A CGM is a device normally reserved for diabetics, but many non-diabetics have adopted them as a means of optimizing their metabolism. So what are Levels users and health experts like Rhonda Patrick and Peter Attia trying to accomplish with their CGMs? Their aim is to keep average glucose levels low, while also minimizing spikes. For example, keeping average glucose below 90 mg/dl and post-meal spikes below 120mg/dl.

In the short term, blood sugar spikes can cause you to feel tired and hungry. Over time, elevated levels increase your risk of developing serious complications, such as diabetes, alzheimers and cardiovascular disease.

So tight control over your glucose level not only helps you ward off bad health, it also helps you optimize your energy, for both physical and cognitive tasks.

The problem though, is that CGMs are expensive. If you can’t get health insurance to cover it, you’re looking at hundreds of dollars per month. In fact, depending on location, you may require a prescription to even get your hands on one.

Luckily, we can use other’s results to improve our metabolism without a CGM. Sure, we won’t know how any individual food impacts us – two people eating the same food can have wildly different responses.
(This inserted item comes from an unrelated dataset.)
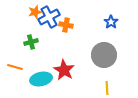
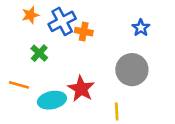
orange star: (35, 12) -> (30, 15), moved
green cross: (31, 42) -> (39, 53), turned -32
yellow line: (107, 88) -> (117, 112), moved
But a close look at the list of insights gleaned by those wearing a CGM shows us that we don’t necessarily have to follow a specific diet.

It’s possible to improve glucose control by eating earlier in the day, adding cinnamon to your diet, or simply changing the order in which you eat your food.

For more strategies like these, as well as the science behind them, click the link below.

12 glucose lowering strategies to improve metabolic fitness | Levels Health

 

Productivity and Procrastination

In today’s society, there is a lot to gain from having a good system for optimizing productivity. But constantly searching for, and trying out, different systems is a form of procrastination in itself.

To avoid this, take an experimental approach: Pick one time-management method and use it exclusively for a month. When the month is up, ask yourself if you really need a different method or extra tool. By committing to a single method and giving it time to work, you’ll be able to find out which productivity tools suit your needs and which just waste your time.

On Management Methods, Dramatic Donations, and Online Offers | Dan Ariely

 

Caffeine: the good, the bad and the ugly

Good

…the mental edge provided by caffeine helped transform work, he said, by improving focus and the ability to concentrate ­­— keys to the safety and success of the machine-based labor that powered the Industrial Revolution as well as every generation since.

Bad

Then there is the havoc it wreaks on our sleep — particularly the deep, slow-wave sleep that is critical to memory.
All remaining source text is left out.